The two products, which were formerly known as the Claymore MACROShares Oil Up and Claymore MACROShares Oil Down Trusts, typically trade fewer than 10,000 shares a day.

Claymore Securities ended its partnership with MacroShares and its role as administrator on Sept. 30.

Even though the net asset values of the products closely track spot oil prices, their share prices don't. The Up Trust closed at $70.45 Thursday, or a 9.8% discount to its NAV of $83.78; Down Oil closed at $44.85, or a 23.4% premium to its NAV of $36.35.

On Oct. 2, the company said the exchange-traded products will give shareholders of record on Oct. 19 two additional shares for every outstanding share they own. The payable date for the additional shares will be Oct. 22. Trading on a split-adjusted basis will begin the following day.

"From the investor's perspective, as the price of oil moved up, the share price has gotten expensive," says Robert Tull, managing director of MacroMarkets, the depositor company.

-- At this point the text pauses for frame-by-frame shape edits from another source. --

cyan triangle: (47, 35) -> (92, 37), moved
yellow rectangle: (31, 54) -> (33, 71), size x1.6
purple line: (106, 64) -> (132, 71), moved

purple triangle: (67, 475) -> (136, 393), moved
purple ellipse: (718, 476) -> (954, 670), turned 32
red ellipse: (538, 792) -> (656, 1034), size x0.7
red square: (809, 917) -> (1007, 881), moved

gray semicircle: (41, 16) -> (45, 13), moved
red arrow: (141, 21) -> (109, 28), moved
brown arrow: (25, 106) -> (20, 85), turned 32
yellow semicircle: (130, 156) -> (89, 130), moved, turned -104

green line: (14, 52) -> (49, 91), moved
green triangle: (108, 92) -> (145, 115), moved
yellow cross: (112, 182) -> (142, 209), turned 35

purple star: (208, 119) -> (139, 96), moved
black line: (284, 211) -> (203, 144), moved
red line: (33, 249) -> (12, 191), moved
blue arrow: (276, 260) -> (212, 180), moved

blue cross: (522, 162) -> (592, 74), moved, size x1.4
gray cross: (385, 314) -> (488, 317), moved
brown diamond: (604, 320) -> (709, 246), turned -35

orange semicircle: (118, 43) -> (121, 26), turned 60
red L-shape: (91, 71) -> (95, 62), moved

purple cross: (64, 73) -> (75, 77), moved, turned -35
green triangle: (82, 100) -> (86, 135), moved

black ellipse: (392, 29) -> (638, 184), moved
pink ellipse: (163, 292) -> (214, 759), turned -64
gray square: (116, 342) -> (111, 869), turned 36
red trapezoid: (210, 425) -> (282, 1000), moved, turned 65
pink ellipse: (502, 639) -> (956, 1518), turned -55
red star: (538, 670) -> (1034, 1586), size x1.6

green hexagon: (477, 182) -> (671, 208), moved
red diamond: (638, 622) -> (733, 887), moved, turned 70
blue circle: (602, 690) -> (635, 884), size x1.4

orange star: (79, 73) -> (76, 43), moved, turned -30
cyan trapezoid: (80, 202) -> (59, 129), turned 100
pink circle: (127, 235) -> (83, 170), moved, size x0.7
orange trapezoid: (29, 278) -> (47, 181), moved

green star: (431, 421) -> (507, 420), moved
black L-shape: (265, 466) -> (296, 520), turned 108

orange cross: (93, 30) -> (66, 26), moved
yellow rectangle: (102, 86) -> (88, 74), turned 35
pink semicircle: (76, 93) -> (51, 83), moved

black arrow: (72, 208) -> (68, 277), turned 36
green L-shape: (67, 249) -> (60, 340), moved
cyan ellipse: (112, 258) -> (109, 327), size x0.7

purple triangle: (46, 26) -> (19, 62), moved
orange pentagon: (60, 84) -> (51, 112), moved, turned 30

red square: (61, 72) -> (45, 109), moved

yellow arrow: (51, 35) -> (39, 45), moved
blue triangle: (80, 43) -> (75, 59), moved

He says that the share split will also make it less expensive to make a market in the two exchange-traded products.

Like many exchange-traded products, MacroShares are issued and redeemed in large blocks of shares called creation units. These units are purchased by dealers who turn around and sell the individual shares on the secondary market. The more expensive a creation unit is, the more capital a dealer needs to make a market in the shares.

But the products are unique in the industry in that they must be issued in pairs of interlinked securities, both up and down.

The best way to understand the dynamic is to imagine a seesaw. As the price of crude oil rises by $1, the Up Trust is supposed to increase by a $1, while the Down Trust falls a $1. After the split, it will take a $3 move in the price of oil to move either trust up or down a dollar.

Tull says the share split will cut the price of a creation unit of MacroShares to $2 million from $6 million.

The share split won't cut MacroShares' hefy management fees, however. Both charge annual fees of 1.6%, making them the only products in the industry to break the psychologically important barrier of 1%.

By comparison, the

U.S. Oil Fund

, an exchange-traded commodity pool that also tracks oil prices, has an expense ratio of 0.75%.

"What they're doing with the split I don't really know," says Jim Wiandt, publisher or "A lot of ETFs haven't been trading much, so this looks like they are trying to make them cheaper so people will buy them."